§ ASSIGNMENT
Find the lines holding the string "TEFL" in the data, then copy all of them.

::::::

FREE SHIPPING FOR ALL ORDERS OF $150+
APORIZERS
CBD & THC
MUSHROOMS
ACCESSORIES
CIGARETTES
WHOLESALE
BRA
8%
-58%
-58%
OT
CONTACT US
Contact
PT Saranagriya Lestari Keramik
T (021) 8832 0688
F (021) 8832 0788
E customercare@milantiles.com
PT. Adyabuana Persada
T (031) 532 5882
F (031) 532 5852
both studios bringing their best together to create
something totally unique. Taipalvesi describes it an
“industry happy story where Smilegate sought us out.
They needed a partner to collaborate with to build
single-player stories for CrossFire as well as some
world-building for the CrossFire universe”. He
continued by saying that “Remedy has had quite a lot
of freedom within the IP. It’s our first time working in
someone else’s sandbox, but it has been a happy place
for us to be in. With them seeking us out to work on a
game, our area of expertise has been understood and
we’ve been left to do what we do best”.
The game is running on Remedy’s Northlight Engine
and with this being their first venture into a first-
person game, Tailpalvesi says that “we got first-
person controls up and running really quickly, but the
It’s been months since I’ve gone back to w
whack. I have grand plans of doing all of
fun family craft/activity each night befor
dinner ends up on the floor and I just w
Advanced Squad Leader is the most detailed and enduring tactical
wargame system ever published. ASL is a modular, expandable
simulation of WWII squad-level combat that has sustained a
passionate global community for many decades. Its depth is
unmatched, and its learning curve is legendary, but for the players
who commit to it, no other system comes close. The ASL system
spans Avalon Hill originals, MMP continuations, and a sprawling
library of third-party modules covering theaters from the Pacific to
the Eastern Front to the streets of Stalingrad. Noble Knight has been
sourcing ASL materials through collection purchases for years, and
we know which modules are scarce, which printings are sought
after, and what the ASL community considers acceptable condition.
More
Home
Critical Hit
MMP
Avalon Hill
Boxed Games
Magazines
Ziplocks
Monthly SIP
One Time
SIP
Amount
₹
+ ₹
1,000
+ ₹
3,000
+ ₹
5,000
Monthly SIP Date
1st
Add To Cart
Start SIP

::::::

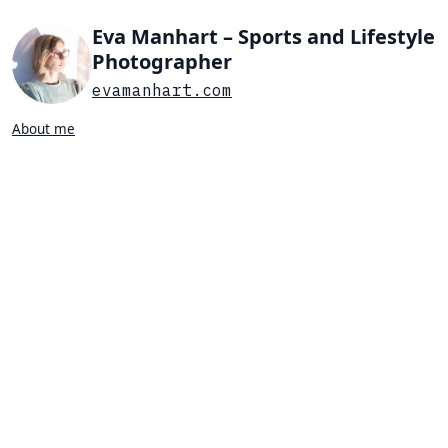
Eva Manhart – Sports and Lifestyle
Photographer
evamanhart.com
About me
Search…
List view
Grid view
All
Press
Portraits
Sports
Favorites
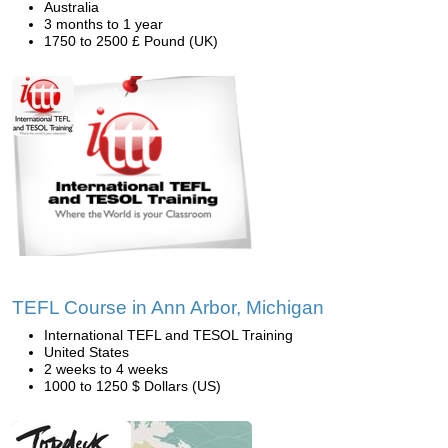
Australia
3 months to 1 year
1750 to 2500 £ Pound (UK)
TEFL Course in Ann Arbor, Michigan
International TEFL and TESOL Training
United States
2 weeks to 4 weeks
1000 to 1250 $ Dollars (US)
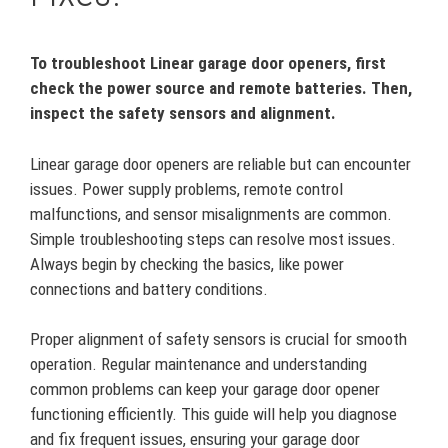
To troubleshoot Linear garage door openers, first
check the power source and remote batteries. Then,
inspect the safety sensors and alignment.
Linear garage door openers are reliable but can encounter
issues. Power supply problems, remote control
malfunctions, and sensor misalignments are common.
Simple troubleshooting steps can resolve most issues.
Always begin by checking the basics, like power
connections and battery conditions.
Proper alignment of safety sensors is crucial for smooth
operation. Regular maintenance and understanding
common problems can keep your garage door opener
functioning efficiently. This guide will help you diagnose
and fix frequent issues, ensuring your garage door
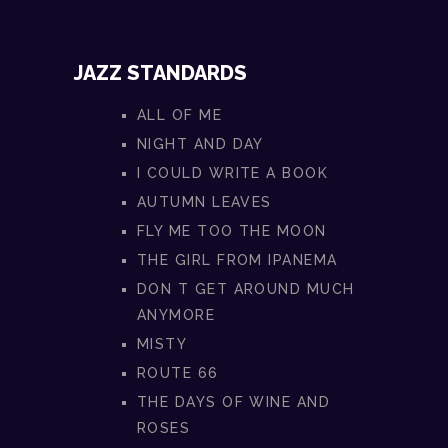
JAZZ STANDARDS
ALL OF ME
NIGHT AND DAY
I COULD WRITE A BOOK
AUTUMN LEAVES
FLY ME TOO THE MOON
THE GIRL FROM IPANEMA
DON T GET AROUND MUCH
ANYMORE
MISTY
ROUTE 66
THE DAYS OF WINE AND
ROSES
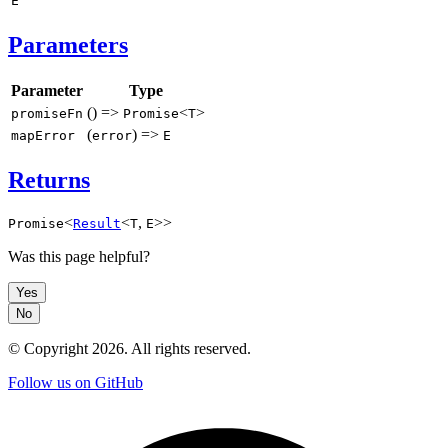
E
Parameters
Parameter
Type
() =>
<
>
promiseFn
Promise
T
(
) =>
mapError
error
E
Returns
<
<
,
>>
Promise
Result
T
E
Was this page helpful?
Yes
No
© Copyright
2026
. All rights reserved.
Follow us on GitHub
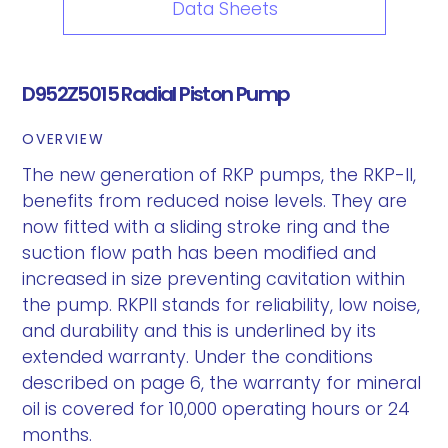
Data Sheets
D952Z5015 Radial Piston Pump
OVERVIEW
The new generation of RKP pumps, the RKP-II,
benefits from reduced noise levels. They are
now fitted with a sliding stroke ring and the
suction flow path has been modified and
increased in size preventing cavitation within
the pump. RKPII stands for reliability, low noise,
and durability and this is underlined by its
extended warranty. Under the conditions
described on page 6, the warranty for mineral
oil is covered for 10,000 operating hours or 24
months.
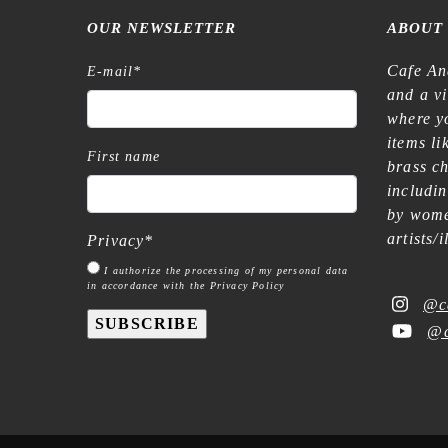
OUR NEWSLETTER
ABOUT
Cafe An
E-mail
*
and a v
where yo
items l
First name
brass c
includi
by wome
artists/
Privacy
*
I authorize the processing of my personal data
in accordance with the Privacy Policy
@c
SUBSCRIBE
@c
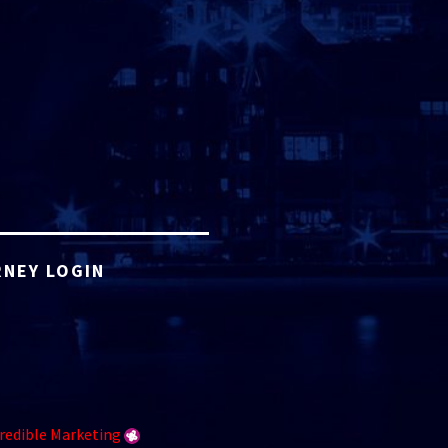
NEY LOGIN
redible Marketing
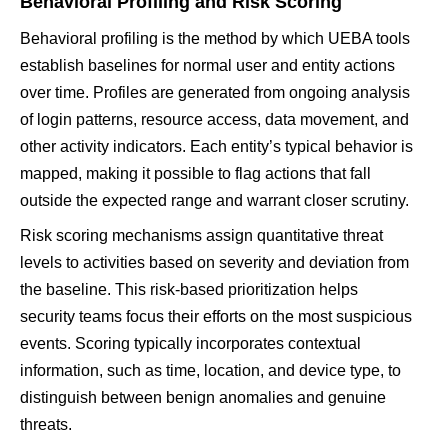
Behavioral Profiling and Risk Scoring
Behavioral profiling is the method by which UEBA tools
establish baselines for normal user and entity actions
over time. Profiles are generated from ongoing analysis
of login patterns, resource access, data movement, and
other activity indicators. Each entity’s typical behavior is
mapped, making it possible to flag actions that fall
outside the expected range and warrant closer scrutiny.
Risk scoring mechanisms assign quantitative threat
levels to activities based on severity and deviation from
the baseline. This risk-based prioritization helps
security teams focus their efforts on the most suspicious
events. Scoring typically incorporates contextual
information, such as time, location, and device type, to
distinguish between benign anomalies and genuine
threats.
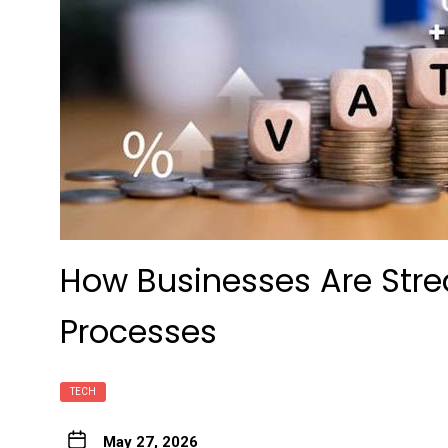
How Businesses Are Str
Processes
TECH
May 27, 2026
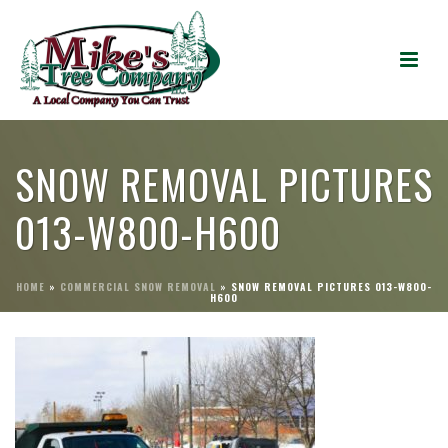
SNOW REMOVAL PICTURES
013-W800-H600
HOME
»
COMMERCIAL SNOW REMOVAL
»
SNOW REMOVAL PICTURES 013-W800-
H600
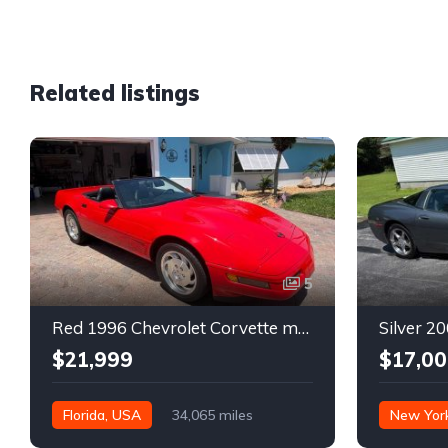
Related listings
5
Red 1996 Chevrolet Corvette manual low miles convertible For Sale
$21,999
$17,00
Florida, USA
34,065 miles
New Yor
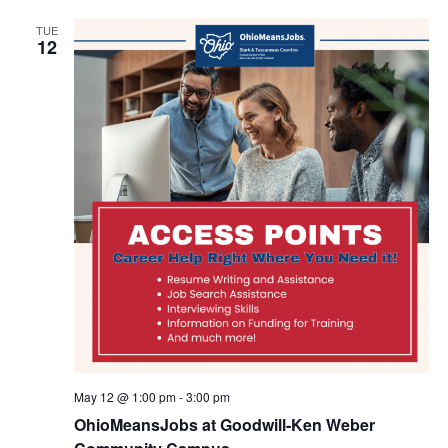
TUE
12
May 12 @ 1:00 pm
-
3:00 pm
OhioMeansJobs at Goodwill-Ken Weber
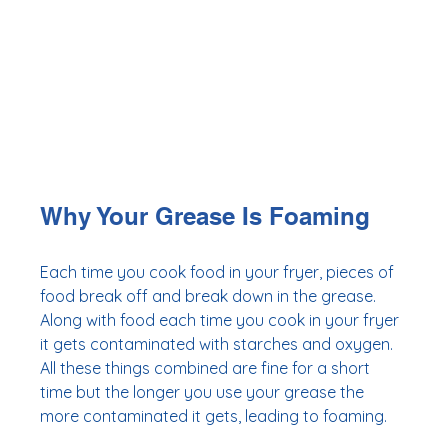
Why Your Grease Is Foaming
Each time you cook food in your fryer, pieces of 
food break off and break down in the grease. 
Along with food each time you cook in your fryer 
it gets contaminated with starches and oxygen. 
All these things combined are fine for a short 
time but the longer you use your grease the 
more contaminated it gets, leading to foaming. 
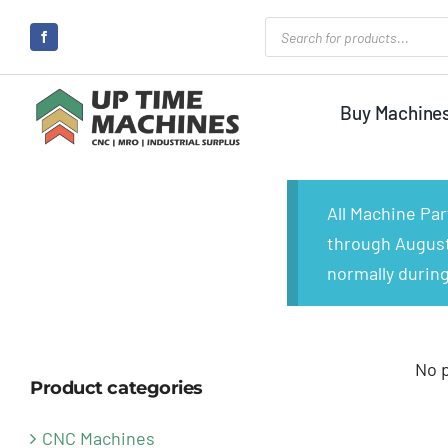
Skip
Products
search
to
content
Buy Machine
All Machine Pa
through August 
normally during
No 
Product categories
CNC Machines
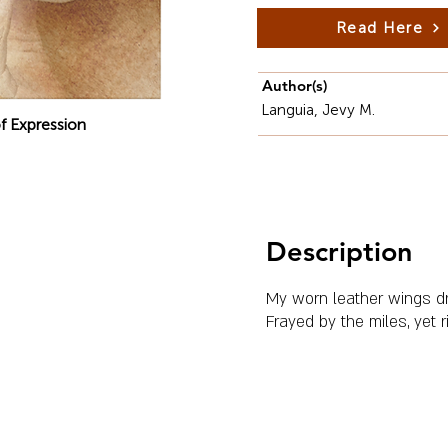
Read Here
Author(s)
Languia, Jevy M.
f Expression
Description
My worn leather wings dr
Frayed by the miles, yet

::::::

§ EXPECTED OUTPUT
TEFL Course in Ann Arbor, Michigan
International TEFL and TESOL Training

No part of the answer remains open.